In fact, don’t just ask yourself this question once. Ask yourself this question regularly—I actually suggest asking yourself this question everyday that you are in crisis mode. It roots you back into yourself and gives your clarity and power.
Think small. There aren’t a lot of big windows of time in our days, and there are even less of them when life gets hard. That said, there are some small windows that we probably don’t use in the best ways. Try to dedicate some of those small windows of time for greater self-care.
One minute of a natural 5-minute break at work can be dedicated to stretching. Ice or heat a tender spot on your body while watching television. A few minutes of your commute can be used for meditation, prayer, or to call someone you have wanted to connect to on the phone.
How can you use small pockets of time to garner a greater sense of fulfillment?
Go small.

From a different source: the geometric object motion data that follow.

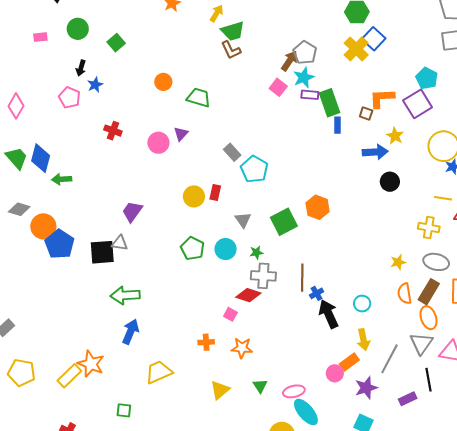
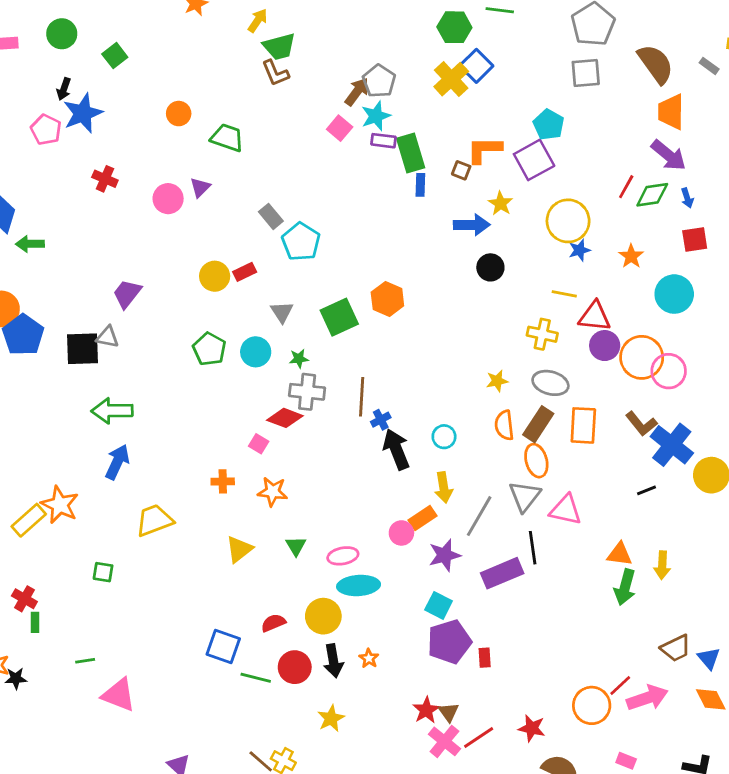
blue star: (95, 85) -> (83, 113), size x1.8
red rectangle: (215, 192) -> (245, 272), turned 49
purple rectangle: (408, 399) -> (502, 573), size x1.6
cyan ellipse: (306, 412) -> (359, 585), turned -56

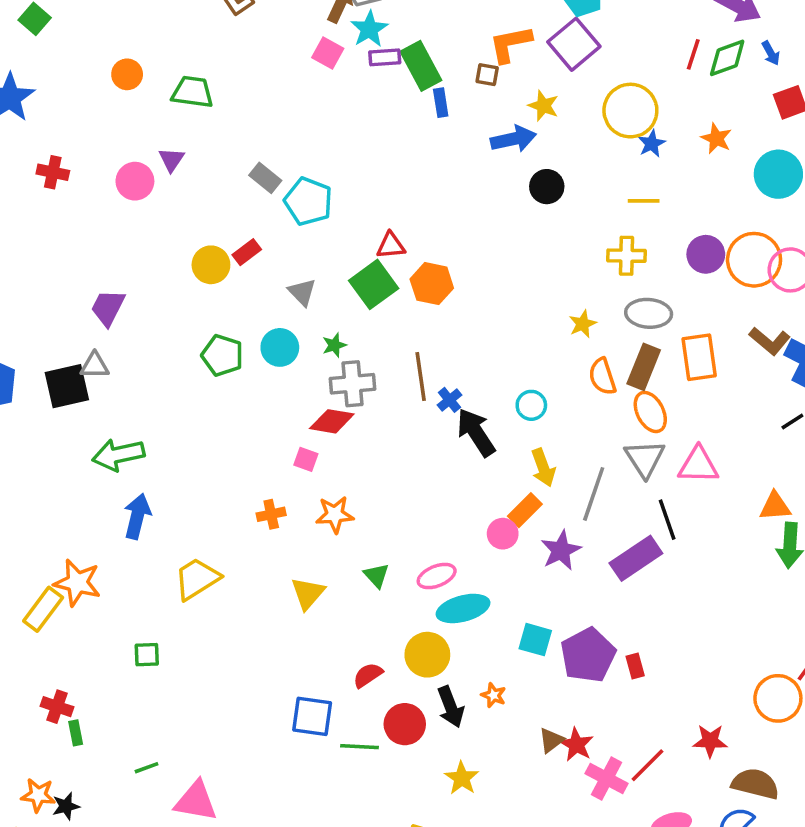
orange hexagon: (387, 299) -> (432, 284), moved
red triangle: (595, 316) -> (391, 246), moved, size x0.7
cyan square: (439, 605) -> (535, 640), moved
brown triangle: (449, 712) -> (551, 740), moved, turned 40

When life is tough, the last thing we need to be doing is running all over the place meeting all sorts of commitments that don’t really matter that much to us when this immediate urgent thing is in front of us. Go small with your commitments—even if you have to go back and decline an invitation—and give yourself some breathing room.
Call in reinforcements. See your doctor, therapist, or somebody who is firmly rooted in your corner. If you are struggling with the physical manifestations of stress or anxiety, a doctor or therapist can help. A conversation with a friend might even help. And so can things like meditation and yoga.
Don’t be afraid to put your own SOS to help keep yourself running in the midst of what is going on. You might find support groups, a friend willing to bring by a meal or take your child for a couple hours, or other unforeseen assistance. Don’t be afraid to put it out there that you are struggling; that candor often yields more resources or support than you could ever imagine.